While salads are often hailed as the go-to option for weight loss and improved health, solely relying on them might not provide all the essential nutrients the body needs. Salads are indeed packed with fibre, vitamins, and minerals, but a healthy diet requires more than just cutting calories. A dish comprised only of raw vegetables like cucumber, tomato, and lettuce might be low in calories, yet it frequently falls short in delivering sufficient protein, healthy fats, and complex carbohydrates, which are vital for energy, muscle health, and overall bodily functions.
Traditional Indian meals offer a naturally balanced nutrient profile.

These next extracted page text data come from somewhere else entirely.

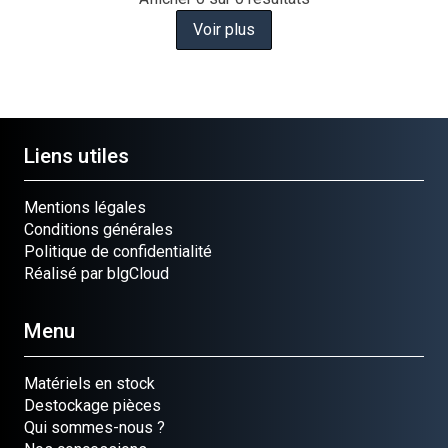
Voir plus
Liens utiles
Mentions légales
Conditions générales
Politique de confidentialité
Réalisé par blgCloud
Menu
Matériels en stock
Destockage pièces
Qui sommes-nous ?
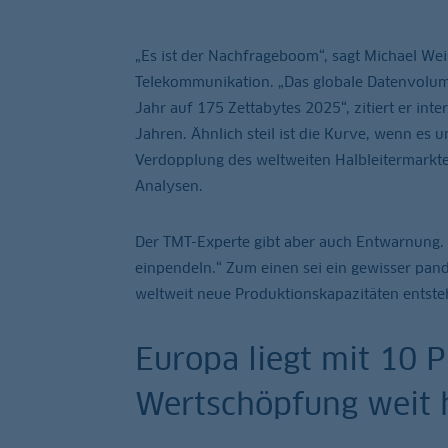
„Es ist der Nachfrageboom“, sagt Michael We
Telekommunikation. „Das globale Datenvolum
Jahr auf 175 Zettabytes 2025“, zitiert er inte
Jahren. Ähnlich steil ist die Kurve, wenn es
Verdopplung des weltweiten Halbleitermarktes
Analysen.
Der TMT-Experte gibt aber auch Entwarnung.
einpendeln.“ Zum einen sei ein gewisser p
weltweit neue Produktionskapazitäten entste
Europa liegt mit 10 
Wertschöpfung weit 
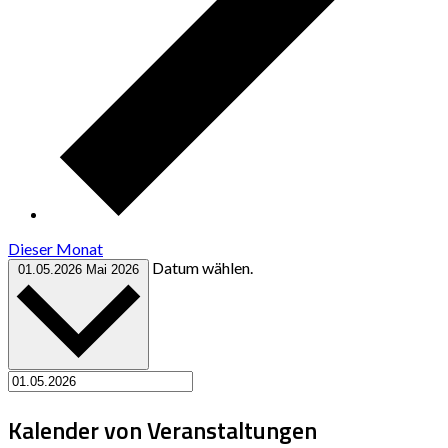
Dieser Monat
Datum wählen.
01.05.2026
Mai 2026
Kalender von Veranstaltungen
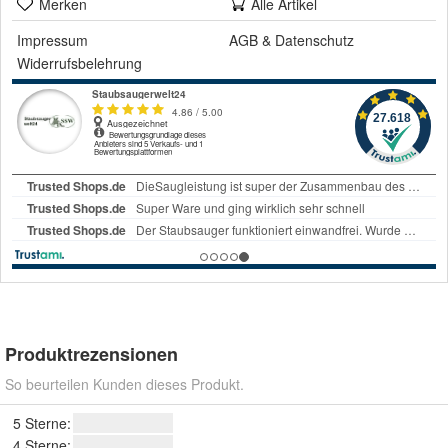
Merken
Alle Artikel
Impressum
AGB
&
Datenschutz
Widerrufsbelehrung
Produktrezensionen
So beurteilen Kunden dieses Produkt.
5 Sterne:
4 Sterne:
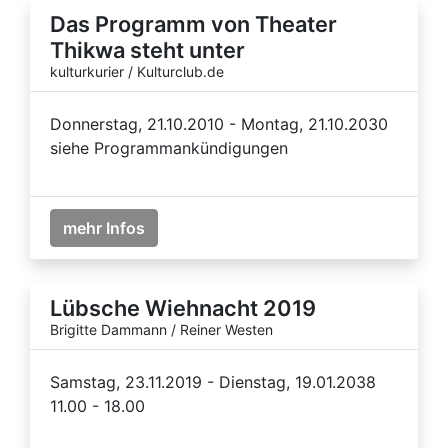
Das Programm von Theater
Thikwa steht unter
kulturkurier / Kulturclub.de
Donnerstag, 21.10.2010 - Montag, 21.10.2030
siehe Programmankündigungen
mehr Infos
Lübsche Wiehnacht 2019
Brigitte Dammann / Reiner Westen
Samstag, 23.11.2019 - Dienstag, 19.01.2038
11.00 - 18.00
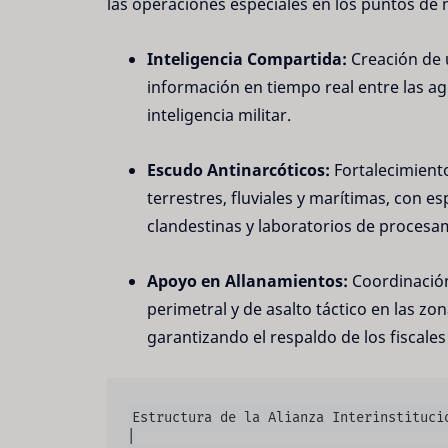
las operaciones especiales en los puntos de 
Inteligencia Compartida:
Creación de 
información en tiempo real entre las ag
inteligencia militar.
Escudo Antinarcóticos:
Fortalecimiento
terrestres, fluviales y marítimas, con e
clandestinas y laboratorios de procesa
Apoyo en Allanamientos:
Coordinación
perimetral y de asalto táctico en las zo
garantizando el respaldo de los fiscales
Estructura de la Alianza Interinstitucio
│
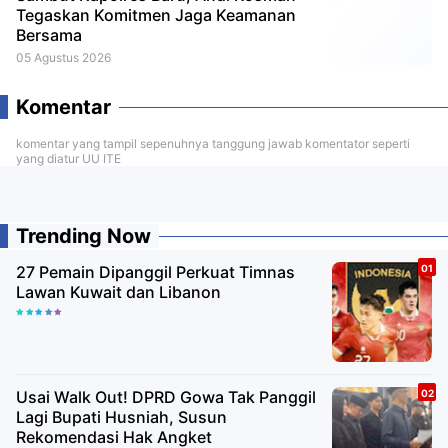
Tegaskan Komitmen Jaga Keamanan
Bersama
05 Agustus 2026
Komentar
komentar yang tampil sepenuhnya tanggung jawab komentator seperti
yang diatur UU ITE
Trending Now
27 Pemain Dipanggil Perkuat Timnas
Lawan Kuwait dan Libanon
Usai Walk Out! DPRD Gowa Tak Panggil
Lagi Bupati Husniah, Susun
Rekomendasi Hak Angket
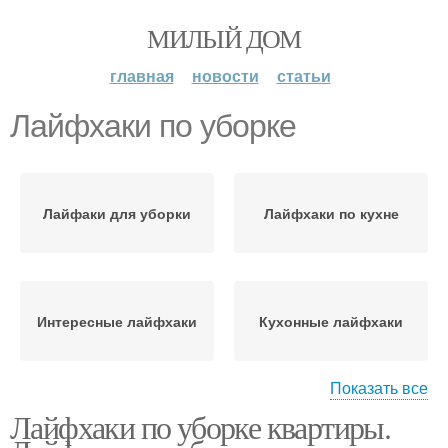
МИЛЫЙ ДОМ
главная
новости
статьи
Лайфхаки по уборке
Лайфаки для уборки
Лайфхаки по кухне
Интересные лайфхаки
Кухонные лайфхаки
Показать все
Лайфхаки по уборке квартиры.
Полезные лайфхаки
Лайфхак на десерт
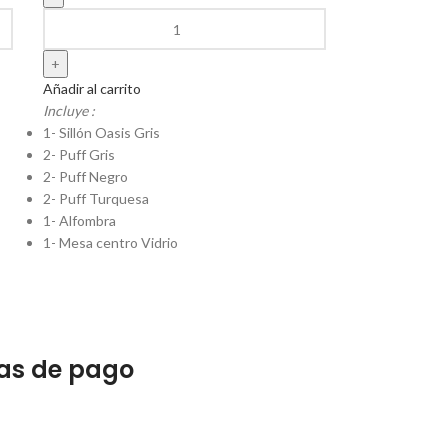
Añadir al carrito
Incluye :
1- Sillón Oasis Gris
2- Puff Gris
2- Puff Negro
2- Puff Turquesa
1- Alfombra
1- Mesa centro Vidrio
as de pago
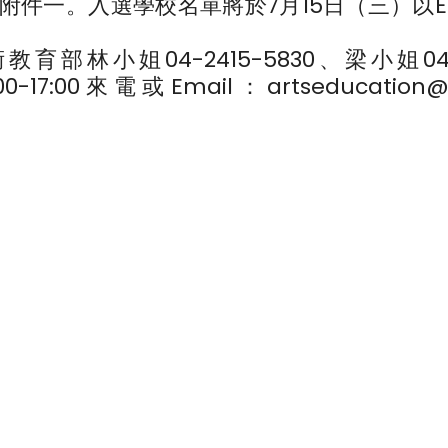
附件一。入選學校名單將於7月15日（三）以Em
小姐04-2415-5830、梁小姐04-2
17:00來電或Email：artseducation@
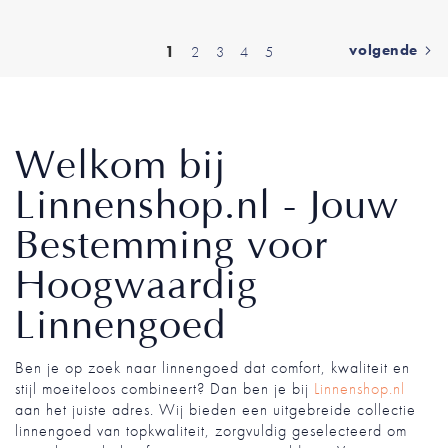
Pagina
pagina
U
volgende
1
Pagina
Pagina
Pagina
Pagina
2
3
4
5
lees
momenteel
pagina
Welkom bij
Linnenshop.nl - Jouw
Bestemming voor
Hoogwaardig
Linnengoed
Ben je op zoek naar linnengoed dat comfort, kwaliteit en
stijl moeiteloos combineert? Dan ben je bij
Linnenshop.nl
aan het juiste adres. Wij bieden een uitgebreide collectie
linnengoed van topkwaliteit, zorgvuldig geselecteerd om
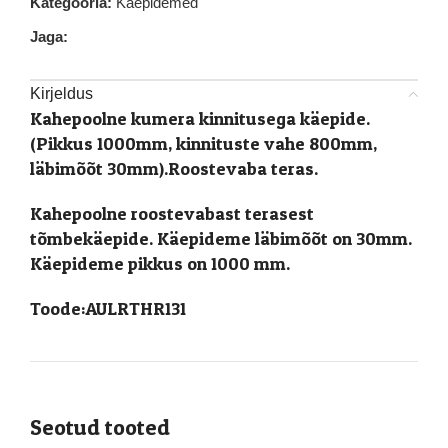
Kategooria:
Käepidemed
Jaga:
Kirjeldus
Kahepoolne kumera kinnitusega käepide.
(Pikkus 1000mm, kinnituste vahe 800mm,
läbimõõt 30mm).Roostevaba teras.
Kahepoolne roostevabast terasest
tõmbekäepide. Käepideme läbimõõt on 30mm.
Käepideme pikkus on 1000 mm.
Toode:AULRTHR131
Seotud tooted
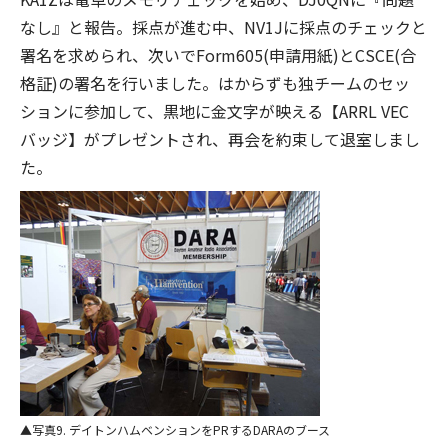
なし』と報告。採点が進む中、NV1Jに採点のチェックと
署名を求められ、次いでForm605(申請用紙)とCSCE(合
格証)の署名を行いました。はからずも独チームのセッ
ションに参加して、黒地に金文字が映える【ARRL VEC
バッジ】がプレゼントされ、再会を約束して退室しまし
た。
写真9. デイトンハムベンションをPRするDARAのブース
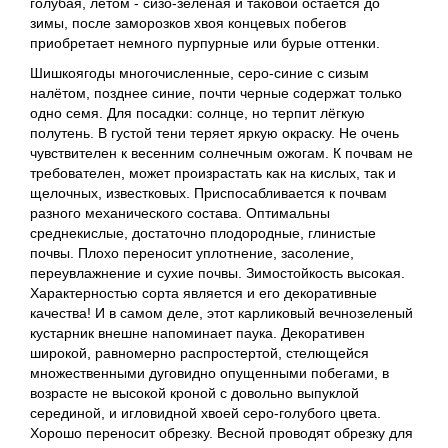
голубая, летом - сизо-зеленая и таковой остаётся до
зимы, после заморозков хвоя концевых побегов
приобретает немного пурпурные или бурые оттенки.
Шишкоягоды многочисленные, серо-синие с сизым
налётом, позднее синие, почти черные содержат только
одно семя. Для посадки: солнце, но терпит лёгкую
полутень. В густой тени теряет яркую окраску. Не очень
чувствителен к весенним солнечным ожогам. К почвам не
требователен, может произрастать как на кислых, так и
щелочных, известковых. Приспосабливается к почвам
разного механического состава. Оптимальны
среднекислые, достаточно плодородные, глинистые
почвы. Плохо переносит уплотнение, засоление,
переувлажнение и сухие почвы. Зимостойкость высокая.
Характерностью сорта является и его декоративные
качества! И в самом деле, этот карликовый вечнозеленый
кустарник внешне напоминает паука. Декоративен
широкой, равномерно распростертой, стелющейся
множественными дуговидно опущенными побегами, в
возрасте не высокой кроной с довольно выпуклой
серединой, и игловидной хвоей серо-голубого цвета.
Хорошо переносит обрезку. Весной проводят обрезку для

A full plate that includes dal, rice or roti, vegetables, curd, alongside a small portion of salad, supplies a harmonious blend of protein, fibre, carbohydrates, vitamins, minerals, and beneficial bacteria. This combination makes it a more comprehensive meal compared to a salad on its own. While raw vegetables are nutritious, they may not be suitable for everyone. Individuals dealing with digestive issues, bloating, irritable bowel syndrome (IBS), or certain thyroid conditions might find it easier to digest lightly cooked vegetables. Moreover, cooking can enhance the absorption of some nutrients.
Another key element of nutritious eating is consuming foods that are in season. During the hot summer months, foods like cucumber, watermelon, curd, and coconut water help keep the body hydrated. Conversely, in colder weather, warm foods such as lentils, soups, millets, and cooked vegetables provide necessary comfort, energy, and nutritional support. To boost the nutritional value of meals, salads can be complemented with protein-rich foods like paneer, sprouts, eggs, tofu, beans, or grilled chicken. Incorporating whole grains such as roti, brown rice, or millets can further enhance the meal’s nutritional profile.
Simple yet traditional dishes like vegetable khichdi, dal paired with rice, millet rotis with vegetables, vegetable upma, and curd served with roasted vegetables continue to be nutritious options for those seeking a balanced diet. The essence of healthy eating doesn’t lie in following every emerging food trend but rather in creating a balanced plate featuring vegetables, protein, healthy carbohydrates, good fats, and seasonal ingredients. This approach offers a more practical and sustainable path to supporting long-term health.